IgG4-related disease is a systemic disorder of unknown cause marked by highly characteristic fibroinflammation that contains IgG4 plasma cells and can infiltrate virtually any organ. The disorder chiefly affects men (75% of patients) > age of 50 years.

Diagnostic Essentials

• Mainly affects men > 50 years.
• Lymphoplasmacytic infiltrates causing tumors or fibrosis in any organ or tissue.
• Subacute onset; constitutional symptoms rare.
• Diagnostic histopathology.

Clinical Findings

Symptoms and Signs

IgG4-related disease can affect any organ of the body, can be localized or generalized, demonstrates the same distinctive histopathology at all sites of involvement, produces protean manifestations depending on location and extent of involvement, and causes disease that ranges in severity from asymptomatic to organ- or life-threatening.

The inflammatory infiltration in IgG4-related disease frequently produces tumefactive masses that can be found during physical examination or on imaging.

Some of the common presenting manifestations include enlargement of submandibular glands, proptosis from periorbital infiltration, retroperitoneal fibrosis, mediastinal fibrosis, inflammatory aortic aneurysm, and pancreatic mass with autoimmune pancreatitis.

IgG4-related disease can also affect the thyroid (formerly Riedel thyroiditis), kidney, meninges, pituitary, sinuses, lung, prostate, breast, and bone.

Most symptomatic patients with IgG4-related disease present subacutely; fever and constitutional symptoms are usually absent.

Nearly half of the patients with IgG4-related disease also have allergic disorders such as sinusitis or asthma.

Laboratory Findings

Serum IgG4 levels are usually, but not invariably, elevated so this finding cannot be used as the sole diagnostic criterion.

The infiltrating lesions in IgG4-related disease often produce tumors or fibrotic changes that are evident on CT or MRI imaging.

However, the cornerstone of diagnosis is histopathology. The key pathological findings are a dense lymphoplasmacytic infiltrate rich in IgG4 plasma cells, storiform (matted and irregularly whorled) fibrosis, and obliterative phlebitis.

Differential Diagnosis

IgG4-related disease can mimic many disorders including sarcoidosis, Sjögren syndrome (lacrimal gland enlargement), pancreatic cancer (pancreatic mass), chronic infections (eg, HIV, hepatitis C), and granulomatosis with polyangiitis (proptosis).

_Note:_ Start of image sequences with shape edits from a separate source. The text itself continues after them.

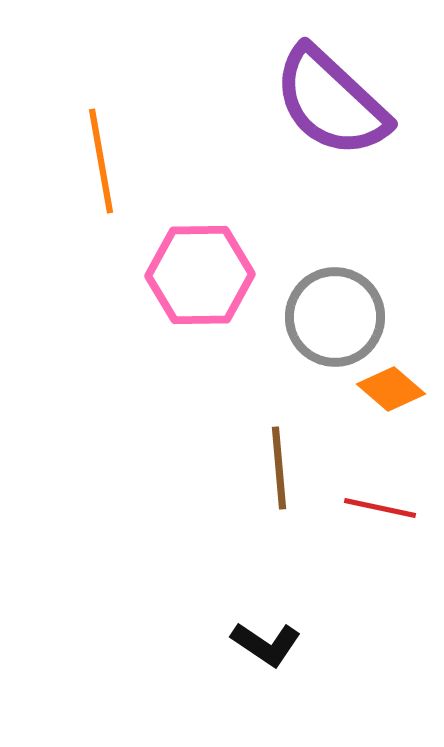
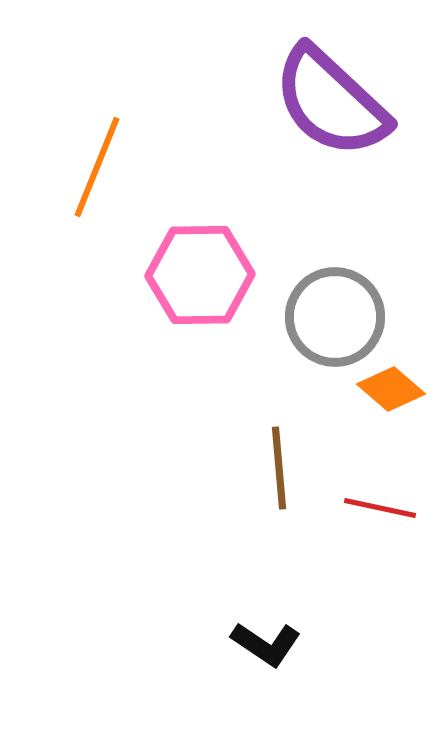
orange line: moved 4 px left, 6 px down; rotated 32 degrees clockwise
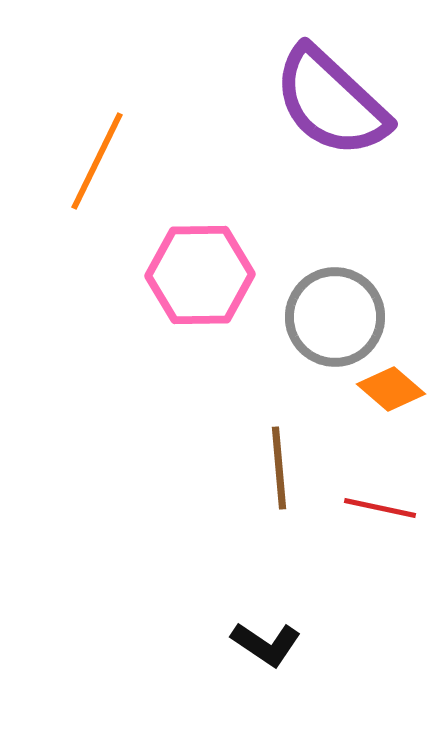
orange line: moved 6 px up; rotated 4 degrees clockwise
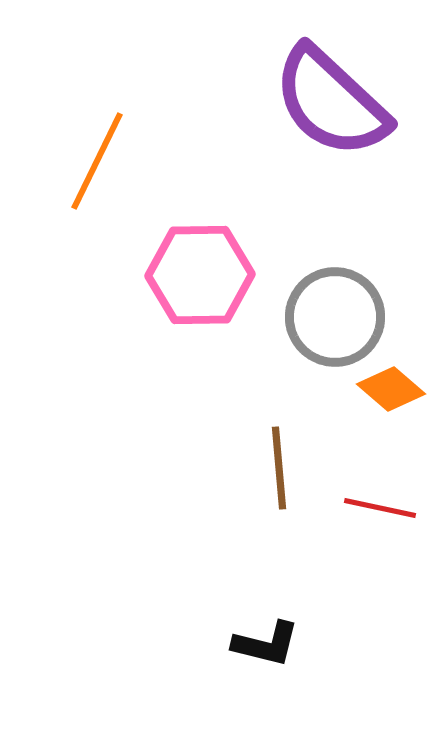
black L-shape: rotated 20 degrees counterclockwise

Lymphoma can mimic some of the histopathologic features of IgG4-related disease.

Treatment and Prognosis

Patients who are asymptomatic and have no organ-threatening disease can be monitored carefully.

Spontaneous resolution can occur.

Initial therapy is usually oral prednisone 0.6 mg/kg/day, tapered over weeks or months depending on response.

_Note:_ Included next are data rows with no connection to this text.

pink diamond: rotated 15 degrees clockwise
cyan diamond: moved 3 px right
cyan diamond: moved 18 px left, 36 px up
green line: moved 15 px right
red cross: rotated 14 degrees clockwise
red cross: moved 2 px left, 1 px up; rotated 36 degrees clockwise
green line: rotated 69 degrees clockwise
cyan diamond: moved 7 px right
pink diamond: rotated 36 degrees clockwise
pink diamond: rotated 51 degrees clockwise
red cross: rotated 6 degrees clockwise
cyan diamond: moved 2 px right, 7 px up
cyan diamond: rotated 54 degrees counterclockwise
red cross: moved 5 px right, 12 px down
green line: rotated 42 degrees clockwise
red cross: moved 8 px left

Given that corticosteroid monotherapy may fail to control the disease and can cause significant long-term toxicity, immunosuppressants, especially rituximab, are often used.

The degree of fibrosis in affected organs determines the patient’s responsiveness to treatment.

When to Refer

• Presence of systemic symptoms or signs.
• Symptoms or signs not responsive to prednisone.

When to Admit

Presence of severe systemic signs unresponsive to outpatient management.